When someone plays a game, they are minded to try, at least, to score points in the game (even if there is no final score but one can simply try for a higher score each time one plays), and often enough to win. But then would one be motivated to play a game where it could be indeterminate if one had scored/won, or even whether one had made a certain kind of move at all?
Or, specifically, imagine a "proof game," and ask: do I have a proof, or do I not have a proof, of X (where X is whatever one is looking to prove), as of some move? If a logician rejects the LEM in favor of provability, yet what about exclusive disjunctions over claims to have a proof in the first place? But if there are "indeterminately existent" proofs, then there would be indeterminately existent objects of proof, and then we would still seem to have a sort of "fuzzy access" to recognition-transcendent information.

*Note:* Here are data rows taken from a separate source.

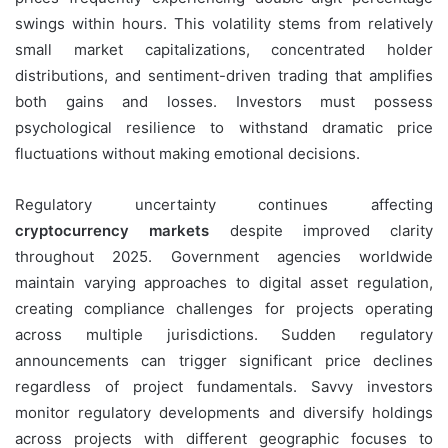
swings within hours. This volatility stems from relatively
small market capitalizations, concentrated holder
distributions, and sentiment-driven trading that amplifies
both gains and losses. Investors must possess
psychological resilience to withstand dramatic price
fluctuations without making emotional decisions.
Regulatory uncertainty continues affecting
cryptocurrency markets
despite improved clarity
throughout 2025. Government agencies worldwide
maintain varying approaches to digital asset regulation,
creating compliance challenges for projects operating
across multiple jurisdictions. Sudden regulatory
announcements can trigger significant price declines
regardless of project fundamentals. Savvy investors
monitor regulatory developments and diversify holdings
across projects with different geographic focuses to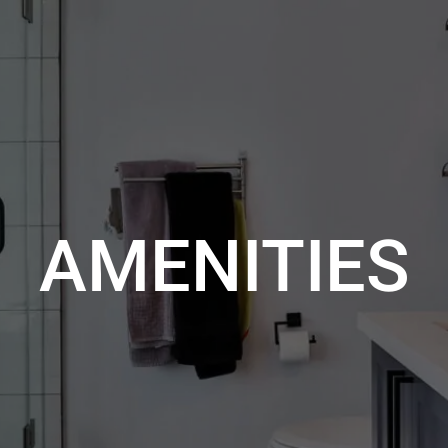
AMENITIES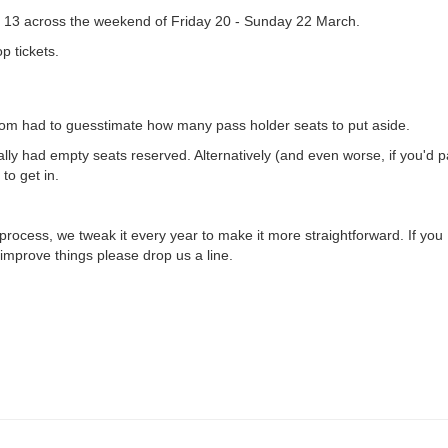
 13 across the weekend of Friday 20 - Sunday 22 March.
p tickets.
room had to guesstimate how many pass holder seats to put aside.
ly had empty seats reserved. Alternatively (and even worse, if you'd p
to get in.
 process, we tweak it every year to make it more straightforward. If you
improve things please drop us a line.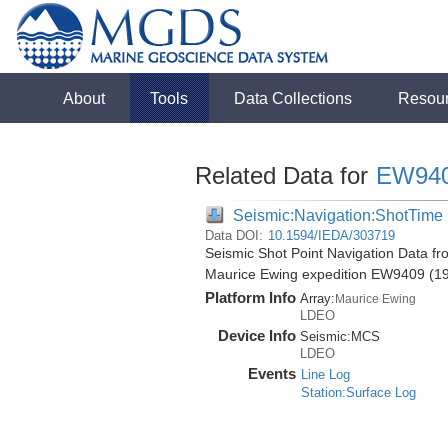
About
Tools
Data Collections
Resou
Related Data for
EW94
Seismic:Navigation:ShotTime
Data DOI:
10.1594/IEDA/303719
Seismic Shot Point Navigation Data fr
Maurice Ewing expedition EW9409 (1
Platform Info
Array:
Maurice Ewing
LDEO
Device Info
Seismic:
MCS
LDEO
Events
Line Log
Station:Surface Log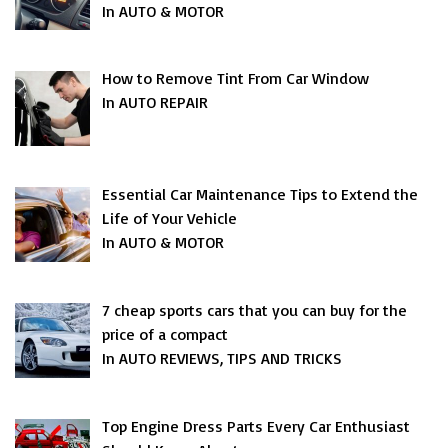
In AUTO & MOTOR
How to Remove Tint From Car Window
In AUTO REPAIR
Essential Car Maintenance Tips to Extend the
Life of Your Vehicle
In AUTO & MOTOR
7 cheap sports cars that you can buy for the
price of a compact
In AUTO REVIEWS, TIPS AND TRICKS
Top Engine Dress Parts Every Car Enthusiast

It does not seem like much has been gained, and it seems also as if much has been lost, for having to think this (would an intuitionist, on thematic grounds, be more comfortable with a mathematical ontology of indeterminate proofs that indeterminately support the existence of indeterminate transcendent objects, or with the no-nonsense LEM, which at least can be tailored to help in avoiding the claim to mathematical omniscience?).
More acutely: if we can will that we disjoin one assertion A exclusively from all assertions that satisfy not(A), have we not willed the LEM? Or, that is, is the LEM not "true" just because (but only when) the form of our will obeys it? Between, "Do X," and, "Not(Do X)," there is no LEM-free space; we cannot resolve moral dilemmas by discharging both obligations (supposedly). So again, game-theoretically, it is as if the LEM is "true" or else the game of logic is not a game of scoring points/winning. (But then again, a logical pluralist can be styled as someone who is not academically competitive about the system of logic they tend to use in their own work. And the analogy with arbitrarily high scoring might not be applicable: a pluralist working with a single logic can still "score points" by showing that, in the given system, a given proof is or is not valid; but for the pluralist, it is often a cakewalk to alter the structural premises of the system so as to make a proof valid; so then the question of validity, for the pluralist, is not as entrancing, neither then is scoring proof-points; it might be interesting but is not so accounted as revelatory of ultimate reality.)